Par l’entremise de cette décision la Cour d’appel se penche pour la première fois sur la constitutionnalité de l’alinéa 718.3(7) du Code criminel. Cette disposition en imposant des peines obligatoirement consécutives pour les infractions sexuelles à l’égard des enfants, dépouille le juge, lors de la détermination de la peine, de son pouvoir discrétionnaire d’imposer des peines concurrentes ou consécutives. Cette disposition, entrainant une peine contraire à l’article 12 de la Charte canadienne des droits et liberté, est invalide et inconstitutionnelle.
« Le paragraphe 718.3(7) du Code supprime ce pouvoir discrétionnaire du juge chargé de la détermination de la peine relativement aux infractions sexuelles commises contre des enfants. Il est entré en vigueur le 18 juin 2015 : Loi sur le renforcement des peines pour les prédateurs d’enfants, LC 2015, c. 23, art. 17; Chambre des communes, Débats de la Chambre des communes, 41e lég., 2e sess., vol. 147, n° 234, 18 juin 2015, p. 1620 (Sanction royale).[1] »

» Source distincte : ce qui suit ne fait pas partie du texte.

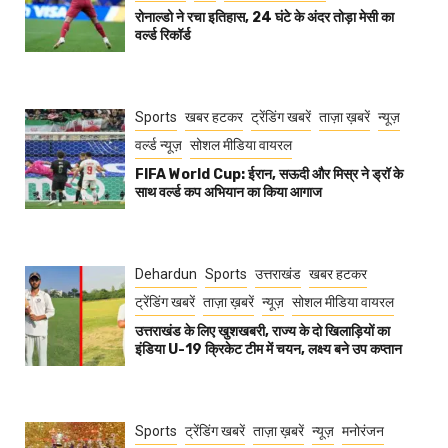
रोनाल्डो ने रचा इतिहास, 24 घंटे के अंदर तोड़ा मेसी का
वर्ल्ड रिकॉर्ड
Sports
खबर हटकर
ट्रेंडिंग खबरें
ताज़ा ख़बरें
न्यूज़
वर्ल्ड न्यूज़
सोशल मीडिया वायरल
FIFA World Cup: ईरान, सऊदी और मिस्र ने ड्रॉ के
साथ वर्ल्ड कप अभियान का किया आगाज
Dehardun
Sports
उत्तराखंड
खबर हटकर
ट्रेंडिंग खबरें
ताज़ा ख़बरें
न्यूज़
सोशल मीडिया वायरल
उत्तराखंड के लिए खुशखबरी, राज्य के दो खिलाड़ियों का
इंडिया U-19 क्रिकेट टीम में चयन, लक्ष्य बने उप कप्तान
Sports
ट्रेंडिंग खबरें
ताज़ा ख़बरें
न्यूज़
मनोरंजन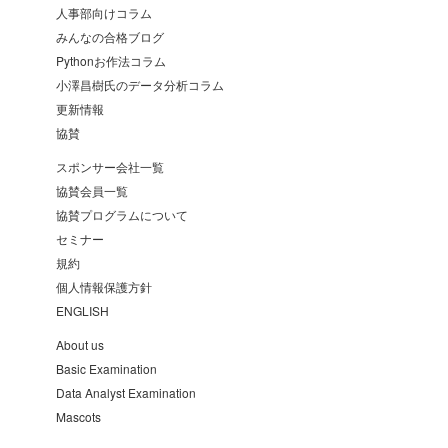
人事部向けコラム
みんなの合格ブログ
Pythonお作法コラム
小澤昌樹氏のデータ分析コラム
更新情報
協賛
スポンサー会社一覧
協賛会員一覧
協賛プログラムについて
セミナー
規約
個人情報保護方針
ENGLISH
About us
Basic Examination
Data Analyst Examination
Mascots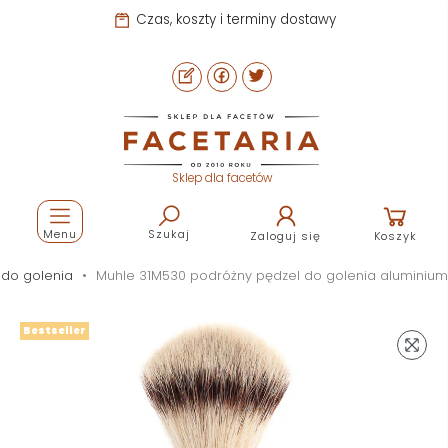
Czas, koszty i terminy dostawy
Sklep dla facetów
Menu
Szukaj
Zaloguj się
Koszyk
 do golenia
Muhle 31M530 podróżny pędzel do golenia aluminium
Bestseller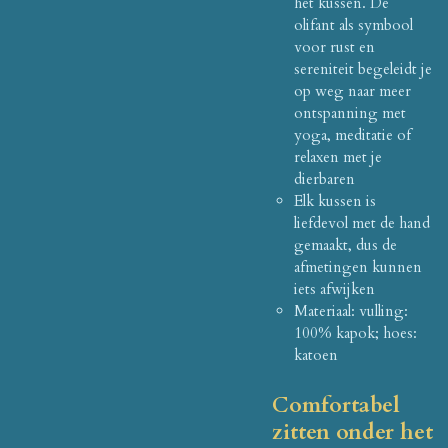
het kussen.
De
olifant als symbool
voor rust en
sereniteit begeleidt je
op weg naar meer
ontspanning met
yoga, meditatie of
relaxen met je
dierbaren
Elk kussen is
liefdevol met de hand
gemaakt, dus de
afmetingen kunnen
iets afwijken
Materiaal: vulling:
100% kapok;
hoes:
katoen
Comfortabel
zitten onder het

Vera Camacho c. R., 2021 QCCA 683
Les faits
L’appelant porte en appel sur permission une peine le condamnant à une période d’emprisonnement de 15 ans pour vingt chefs d’infraction sexuelles diverses à l’égard de neuf victimes, dont sept sont mineures. Il avance que l’obligation d’imposer des peines consécutives en vertu de l’alinéa 718.3(7) du Code criminel (C.cr.) est contraire à l’article 12 de la Charte canadienne des droits et liberté (ci-après « la Charte »). De surcroît, il avance que le juge a erré en droit dans son application du principe de proportionnalité et totalité de la peine. L’appelant a plaidé coupable dans quatre dossiers à vingt chefs d’accusations de nature sexuelle. L’appelant offrait, par l’entremise d’Internet, un poste de réceptionniste ou de masseuse bien payé à de jeune filles. Une fois à l’entrevue, il les forçait à se dénuder et les agresser sexuellement, sans condom avant de les recruter à des fins de prostitution.

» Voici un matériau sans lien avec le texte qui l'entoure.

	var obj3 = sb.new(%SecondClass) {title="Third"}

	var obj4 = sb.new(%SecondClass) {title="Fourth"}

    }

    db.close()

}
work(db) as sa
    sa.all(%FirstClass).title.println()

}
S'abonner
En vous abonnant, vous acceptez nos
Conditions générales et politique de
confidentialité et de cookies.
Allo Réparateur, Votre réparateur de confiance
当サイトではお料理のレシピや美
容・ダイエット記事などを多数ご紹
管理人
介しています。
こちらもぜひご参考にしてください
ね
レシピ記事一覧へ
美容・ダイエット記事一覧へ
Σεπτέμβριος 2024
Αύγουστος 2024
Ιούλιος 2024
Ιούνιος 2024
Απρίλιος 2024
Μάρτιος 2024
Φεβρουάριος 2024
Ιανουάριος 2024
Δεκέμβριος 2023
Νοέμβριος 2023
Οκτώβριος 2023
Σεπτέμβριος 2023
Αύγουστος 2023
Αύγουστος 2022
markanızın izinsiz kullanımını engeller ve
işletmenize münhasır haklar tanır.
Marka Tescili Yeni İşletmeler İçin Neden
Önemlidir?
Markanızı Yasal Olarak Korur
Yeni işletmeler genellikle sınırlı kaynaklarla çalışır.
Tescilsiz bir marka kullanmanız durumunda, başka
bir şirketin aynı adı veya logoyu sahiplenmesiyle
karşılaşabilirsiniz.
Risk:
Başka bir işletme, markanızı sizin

En première instance, la poursuite suggérait une peine totalisant 15 ans d’emprisonnement, en appliquant le principe de totalité à des peines concurrentes et consécutives. L’appelant suggérait, plutôt, que toutes les peines soit concurrentes, totalisant une peine de 5 ans. Dans son raisonnement, la juge de première instance détermine la peine applicable à chacune des infractions, totalisant 38 ans, puis elle procède aux ajustements pour obtenir une peine juste et proportionnelle. Ce faisant, elle réduit la peine d’emprisonnement à 15 ans, ce à quoi elle retranche 60 jours de détention provisoire.
Le jugement
La Cour d’appel (ci-après « la Cour ») accueille la requête pour permission d’appeler de la peine, déclare invalide et inconstitutionnelle l’alinéa 718.3 (7) du C.cr. et rejette l’appel de la peine.

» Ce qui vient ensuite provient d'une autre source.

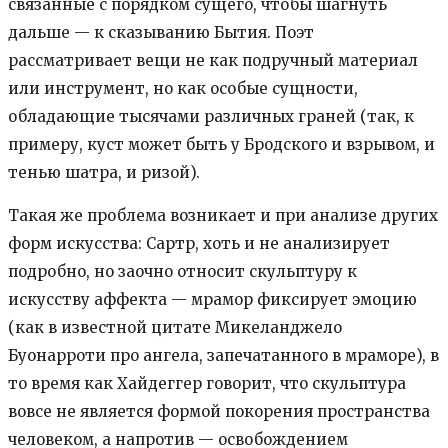
связанные с порядком сущего, чтобы шагнуть
дальше — к сказыванию Бытия. Поэт
рассматривает вещи не как подручный материал
или инструмент, но как особые сущности,
обладающие тысячами различных граней (так, к
примеру, куст может быть у Бродского и взрывом, и
тенью шатра, и ризой).
Такая же проблема возникает и при анализе других
форм искусства: Сартр, хоть и не анализирует
подробно, но заочно относит скульптуру к
искусству аффекта — мрамор фиксирует эмоцию
(как в известной цитате Микеланджело
Буонарроти про ангела, запечатанного в мраморе), в
то время как Хайдеггер говорит, что скульптура
вовсе не является формой покорения пространства
человеком, а напротив — освобождением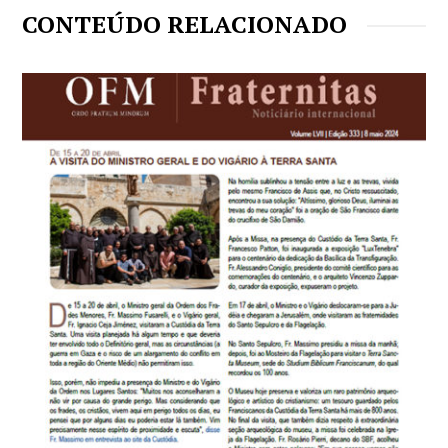
CONTEÚDO RELACIONADO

Les tribunaux reconnaissent au juge un pouvoir discrétionnaire en ce qui a trait à l’imposition de peine consécutives ou concurrentes. Or, l’alinéa 718.3 (7) du C.cr, obligeant le juge à imposer des peines consécutives dans les infractions sexuelles contre des enfants mentionnées, le dépouille de cette discrétion. Les parties présentent une position commune, soit l’inconstitutionnalité de la disposition. De surcroît, leurs positions s’accordent avec les explications données dans R. c. Nur [2015] 1 R.C.S. 773, et dans Bissonnette c. R. 2020 QCCA 1585. Ce faisant, la Cour déclare l’article 718.3 (7) b) C.Cr., invalide et inconstitutionnel.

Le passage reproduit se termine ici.